Development of 3-actoxymethoxycarbonyl-2,2,5,5-tetramethyl-1-pyrrolidinyloxyl as an electron paramagnetic resonance imaging reagent for in vivo mapping brain oxygen distribution and infarction in ischemic brain

Abstract

Measurement of oxygen concentration and distribution in brain is essential to understanding the pathophysiology of stroke. Although brain oxygen level is critical for brain tissue survival, in vivo no-invasive measurement of brain oxygen distribution and identification of infarction area remain technical challenge. Low-frequency electron paramagnetic resonance (EPR) spectroscopy with application of oxygen sensitive probe is an attractive imaging modality that can potentially map O2 concentration in the brain. We recently developed a paramagnetic probe, 3-actoxymethoxycarbonyl-2,2,5,5-tetramethyl-1-pyrrolidinyloxyl (AM-CTP), for brain oxygen measurement with EPR spectroscopy.

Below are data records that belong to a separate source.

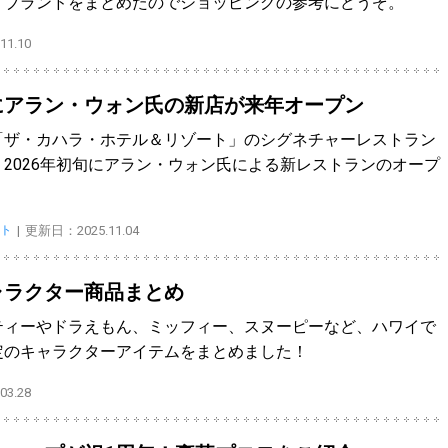
・ブランドをまとめたのでショッピングの参考にどうぞ。
1.10
にアラン・ウォン氏の新店が来年オープン
「ザ・カハラ・ホテル＆リゾート」のシグネチャーレストラン
2026年初旬にアラン・ウォン氏による新レストランのオープ
ト
更新日：2025.11.04
ャラクター商品まとめ
ティーやドラえもん、ミッフィー、スヌーピーなど、ハワイで
定のキャラクターアイテムをまとめました！
3.28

In this study, we demonstrated that after intraperitoneal administration of AM-CTP to mice this nitroxide diffused across the blood brain barrier where, after hydrolysis, 3-carboxy-2,2,5,5-tetramethyl- pyrrolidinyloxyl was liberated and entrapped. The probe is sensitive to the changes of oxygen concentration. Pharmacokinetic and pharmacodynamic studies showed that the probe was relatively stable enough for brain imaging study. By using AM-CTP and low-frequency EPR instrument, we obtained EPR brain oxygen map, for the first time, in mice of ischemic stroke. Furthermore, by co-registration with magnetic resonance imaging, we demonstrated that the EPR imaging technology could be potentially used for identification of infarction area in ischemic brain. This finding suggests that EPRI with specifically designed nitroxides is a promising imaging modality for visualization brain O2 distribution, especially in an ischemic brain. We believe that this imaging method can be used for monitoring the effects of therapeutic intervention, aimed at enhancing brain O2 supply, so crucial in minimizing brain injury following stroke.